El vecino del norte tiene —¿quién lo puede dudar?— numerosas e importantes diferencias en su conformación como país. Muy diversas razas lo componen. Una de ellas debe tener un resentimiento histórico difícil de superar, porque tiene como antecedente la inhumana esclavitud y posteriormente la infamante, cruel discriminación racial, de la que aún quedan resabios.
Además, agréguense las notorias diferencias religiosas de sus diversos sectores poblacionales, las contrastantes tradiciones, culturas y costumbres de éstos, cuya tendencia crece conforme se incrementan los habitantes-ciudadanos latinos y asiáticos; y ni qué decir de la diversidad de lenguas —en particular el castellano—, de uso común generalizado en el territorio de Norteamérica.
Ante tal mosaico, sería de suponer que esa diversidad sólo puede tener arreglo y acomodo en un sistema pulcramente democrático. Todo parece indicar que así ha sido hasta ahora. Como también parece que en los últimos años la democracia norteamericana opera en sentido inverso. En particular si tales diferencias son utilizadas por algún demagogo y hábil populista. ¿Alguien puede dudar que así ha sucedido al menos durante el último lustro, si no es que desde hace dos décadas? Es decir, desde el inédito, hasta entonces, conflicto postelectoral focalizado en el estado de Florida en la elección presidencial del año 2000.
Históricamente, desde su creación, el sistema político norteamericano redujo su competencia básicamente a dos partidos, con la participación muy eventual de un tercer candidato presidencial competitivo con etiqueta de independiente. El votante de ese país reparte sus preferencias electorales entre dos partidos, modernamente denominados Demócrata y Republicano.
(Cabe aclarar, sin embargo, que en realidad cada cuatro años participa en EE.UU. al menos una media docena más de candidatos presidenciales, entre éstos el del Partido Comunista de ese país que casi siempre postula candidato, aspirantes todos éstos a los que nadie conoce y menos aún apoya).
De acuerdo a la teoría de Maurice Duverger, el bipartidismo tiene su origen en la adopción del sistema electoral mayoritario, que fue el implantado —en su forma pura— por EE.UU. desde su inicio como país independiente, por lo que ellos llaman sus padres fundadores.

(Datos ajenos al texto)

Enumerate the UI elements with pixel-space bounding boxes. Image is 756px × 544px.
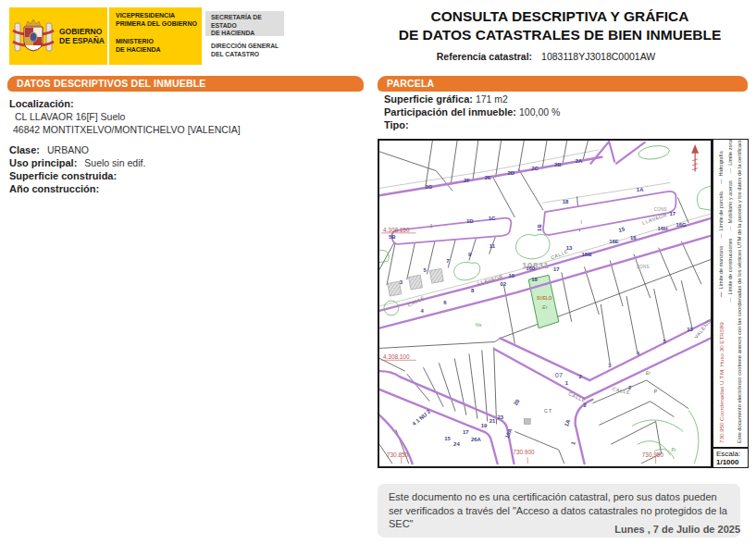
- clase-value: URBANO: [47, 144, 89, 155]
- legend-item: —Hidrografía: [718, 151, 724, 184]
- ministerio-label: MINISTERIO DE HACIENDA: [116, 38, 202, 54]
- map-label: 10A: [504, 427, 514, 439]
- ministry-labels: VICEPRESIDENCIA PRIMERA DEL GOBIERNO MIN…: [109, 7, 202, 65]
- map-label: 15: [444, 436, 451, 441]
- scale-value: 1/1000: [716, 458, 748, 466]
- map-label: 16: [630, 235, 637, 241]
- map-label: 2E: [485, 175, 491, 180]
- scale-box: Escala: 1/1000: [713, 448, 749, 468]
- map-label: Er: [646, 370, 651, 376]
- participacion-value: 100,00 %: [519, 106, 560, 117]
- legend-label: Límite de parcela: [718, 192, 724, 230]
- map-label: SUELO: [537, 296, 552, 301]
- map-label: 17: [463, 429, 469, 435]
- coat-of-arms-area: GOBIERNO DE ESPAÑA: [9, 7, 109, 65]
- tipo-row: Tipo:: [384, 119, 409, 130]
- map-coordinate-ticks: [381, 233, 656, 464]
- legend-line-symbol: —: [718, 179, 724, 185]
- map-label: CONS: [654, 207, 667, 212]
- clase-row: Clase:URBANO: [9, 144, 89, 155]
- map-label: 23: [498, 414, 504, 420]
- electronic-document-note: Este documento electrónico contiene anex…: [737, 139, 742, 443]
- map-label: 26A: [471, 437, 482, 442]
- legend-label: Límite zona verde: [727, 139, 733, 166]
- map-label: 1: [565, 380, 569, 386]
- document-date: Lunes , 7 de Julio de 2025: [463, 524, 740, 535]
- map-label: 21: [490, 418, 496, 424]
- map-label: 2: [628, 385, 632, 390]
- legend-line-symbol: —: [727, 168, 733, 174]
- map-label: 18: [563, 199, 569, 204]
- map-label: 19: [481, 423, 488, 428]
- map-label: 2D: [507, 170, 514, 176]
- utm-coordinates-note: 730.950 Coordenadas U.T.M. Huso 30 ETRS8…: [718, 322, 725, 443]
- map-label: 20: [513, 398, 521, 406]
- map-label: Ns: [476, 322, 482, 328]
- uso-principal-row: Uso principal:Suelo sin edif.: [9, 157, 145, 168]
- legend-label: Límite de construcciones: [727, 239, 733, 295]
- map-label: 1C: [489, 216, 496, 221]
- spain-coat-of-arms-icon: [9, 12, 57, 60]
- gobierno-logo-block: GOBIERNO DE ESPAÑA VICEPRESIDENCIA PRIME…: [9, 7, 202, 65]
- map-label: 8: [471, 288, 475, 293]
- legend-label: Límite de manzana: [718, 246, 724, 290]
- map-label: 2F: [464, 178, 470, 183]
- legend-item: —Límite zona verde: [727, 139, 733, 173]
- map-label: 4: [421, 308, 425, 314]
- map-label: 16E: [609, 239, 619, 244]
- anio-construccion-row: Año construcción:: [9, 183, 106, 194]
- legend-label: Hidrografía: [718, 151, 724, 176]
- map-label: 1D: [466, 218, 474, 224]
- cadastral-document-page: GOBIERNO DE ESPAÑA VICEPRESIDENCIA PRIME…: [0, 0, 756, 544]
- map-label: 1: [429, 223, 433, 229]
- section-title-datos-descriptivos: DATOS DESCRIPTIVOS DEL INMUEBLE: [7, 76, 364, 92]
- address-line1: CL LLAVAOR 16[F] Suelo: [15, 111, 125, 122]
- secretaria-box: SECRETARÍA DE ESTADO DE HACIENDA: [205, 11, 284, 36]
- map-label: 3: [400, 279, 403, 285]
- vicepresidencia-label: VICEPRESIDENCIA PRIMERA DEL GOBIERNO: [116, 12, 202, 28]
- map-label: 02: [501, 281, 507, 287]
- legend-line-symbol: —: [727, 298, 733, 303]
- map-label: 1A: [564, 418, 571, 427]
- legend-label: Mobiliario y aceras: [727, 180, 733, 223]
- legend-row-2: —Límite de construcciones—Mobiliario y a…: [727, 139, 733, 303]
- map-label: 17: [553, 266, 560, 272]
- map-label: 11: [490, 243, 496, 249]
- map-label: 2C: [531, 166, 539, 171]
- map-label: 2B: [554, 162, 562, 167]
- map-label: 5B: [389, 234, 396, 240]
- map-label: 13: [566, 245, 573, 251]
- map-label: 160: [526, 266, 536, 271]
- map-label: 6: [443, 300, 447, 305]
- map-label: C.T.: [544, 409, 552, 414]
- map-label: 16H: [658, 226, 668, 231]
- map-label: 730.850: [387, 451, 409, 458]
- map-label: 18: [531, 277, 538, 282]
- legend-row-1: —Límite de manzana—Límite de parcela—Hid…: [718, 143, 724, 297]
- highlighted-parcel: [528, 275, 559, 328]
- scale-label: Escala:: [716, 450, 748, 458]
- legend-item: —Límite de parcela: [718, 192, 724, 239]
- direccion-catastro-label: DIRECCIÓN GENERAL DEL CATASTRO: [205, 43, 294, 58]
- map-label: 2G: [425, 184, 432, 190]
- referencia-label: Referencia catastral:: [437, 51, 532, 62]
- map-label: 17: [669, 211, 675, 216]
- superficie-grafica-row: Superficie gráfica: 171 m2: [384, 93, 508, 105]
- gobierno-espana-label: GOBIERNO DE ESPAÑA: [59, 27, 105, 45]
- address-line2: 46842 MONTITXELVO/MONTICHELVO [VALENCIA]: [13, 124, 241, 135]
- cadastral-map: 2G2F2E2D2C2B2A1D1C1B181A1715ICONSLLAVAOR…: [378, 139, 713, 468]
- legend-item: —Límite de manzana: [718, 246, 724, 297]
- map-label: 2A: [576, 158, 583, 164]
- legend-line-symbol: —: [718, 233, 724, 239]
- map-label: 24: [453, 441, 460, 447]
- superficie-construida-row: Superficie construida:: [9, 170, 124, 181]
- map-label: 15: [618, 226, 626, 233]
- north-arrow-icon: [691, 144, 699, 172]
- map-label: 5: [423, 267, 427, 273]
- section-title-parcela: PARCELA: [378, 76, 748, 92]
- map-label: 1A: [637, 187, 644, 192]
- participacion-row: Participación del inmueble: 100,00 %: [384, 106, 560, 117]
- map-label: 4.308.150: [383, 227, 410, 233]
- map-label: 4.308.100: [383, 353, 410, 360]
- map-label: 16G: [675, 222, 687, 228]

Seguramente si a su sistema político se introdujeran elementos de un sistema mixto o de plano de representación proporcional —lo cual se ve francamente remoto— pudieran encontrar arreglo y acomodo las disfuncionalidades que ya se alcanzan a advertir en su sistema político.
Por lo pronto, aunque no se diga ni se reconozca abiertamente, se empieza a percibir una cierta desconfianza antes inimaginable en el régimen electoral norteamericano. Éste descansa básicamente en la confianza por parte de todos los actores políticos. Es increíble —al menos para nuestra mentalidad— que todo el aparato electoral norteamericano funcione bajo el supuesto de que a nadie se le ocurrirá siquiera llevar a cabo maniobra fraudulenta alguna. Así es que cuando la confianza empiece a fallar ¡aguas!
En México hace casi un siglo se implantó un complejo sistema electoral diseñado y montado para burlar el voto ciudadano. Cuando esto ya no fue posible, la desconfianza era universal, generalizada. Y se creó entonces un complejo sistema electoral con mil candados, que Jorge Carpizo dijo fue necesario crear para hacer frente a la «feria de las desconfianzas». Antes de que el país del Norte llegue a esos extremos, es decir, a sobrerreglamentar su sistema electoral, que sería mucho más complicado porque en realidad no es uno sino 50 sistemas yuxtapuestos, uno por cada estado de la Unión, sería conveniente que adoptara medidas mínimas, elementales si se quiere, pero efectivas para evitar posteriores excesos. Para quienes sufrimos las mil y una formas de defraudación electoral, las prácticas electorales norteamericanas nos parecen de una ingenuidad de campeonato. Algo deben hacer.